Saturday 27 September 2014

Review: The vanishing of Ethan Carter. (Updated)

*OK, Very embarrassing but a major error in my review has been pointed out to me by some kind soul on Twitter. In the review I state that the game uses cryengine but in fact it actually doesnt. It is instead an Unreal engine 3 game. How the dev team at Astronauts achieved the staggering visuals in this game using such an old well worn engine is anybody guess and just speaks further to their skills as coders and artists. Hats off to them. Apologies to them and you the reader for my glaring error in the review. I can't quite remember why I thought it was Cryengine but  I guess the huge unreal engine 3 logo at the start of the game was just to subtle a hint for me to twig my mistake. Somewhere there's a Picard facepalm meme with my name on it.



The vanishing of Ethan Carter is a gorgeous game. I'll get that out of the way right off the bat. Cryengine is responsible for probably the most technically beautiful game on PC, in crysis 3, and this game only really reinforces the reputation of Cryteks engine here.
The thing that is most striking about the visuals is just how natural everything seems. I loved the way the trees and foliage would sway and how leaves would float by on the breeze. Rocks too are a particular high point. Each highly detailed and the ones near the water sport the appropriate amount of moss coverage. A connoisseur of such things like myself can't help but be impressed.
All that isn't to say that the games visuals are ultra realistic though. Developers Astronauts have clearly not gone that route with this title. It would have easy for them to push for a realism in the game, like crysis 3, but an obvious effort has been made to be more stylised in their approach and what they achieve is a look that is technically very beautiful whilst still retaining a hand drawn look - and that suits the game perfectly.

On to the gameplay itself and, all in all, I had a pleasant experience with this game. If you've played the recent Square enix game Beyond soul suspect then you're going to get a familiar feeling from the vanishing of Ethan carter right from the start. Both games are very similar in their approach to solving mysteries, the way you scan for clues is almost identical.
The one area where both games differ though is in the way they introduce the player to the mechanics of the gameplay. Put it this way - The vanishing won't hold your hand in the same way soul suspect did. Or at all in fact.

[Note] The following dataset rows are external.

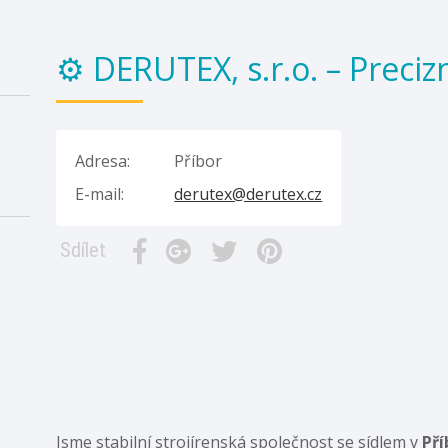
⚙️ DERUTEX, s.r.o. – Preciz
Adresa:
Příbor
E-mail:
derutex@derutex.cz
Sdílet
Jsme stabilní strojírenská společnost se sídlem v
Pří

You see no tutorial messages for example. The game is literally just you and the world. Find your own way through it is the order of the day.
On a few occasions, I wondered how other players were coping with the game because I was having a strange experience. I should have been struggling I felt, but I wasn't and I couldn't put my finger on why at first. I was getting zero help from the game as promised, but I found myself whizzing through the games clues at a surprising speed.
Then I twigged what was going on. Astronauts will tell you the game has no tutorial and that you need to discover how to play on your own. But that's not completely true. You see the game does in fact have a tutorial. Its just not part of the main game and its not called the vanishing of Ethan Carter. Its called Beyond soul suspect.
Yep, that was it, I found this game so easy because I felt I'd played it already in soul suspect. The mechanics really are almost identical and , as such, I literally felt right at home with this new game.
That didn't really spoil my enjoyment of the game, but it did shorten the game for me. The trouble comes then from the fact that the vanishing of Ethan Carter is already kind of a short experience. Having said that though, I won't bash Astronauts for that when the length of the game has been addressed in the price. £14.99 is about the right price for this game IMO.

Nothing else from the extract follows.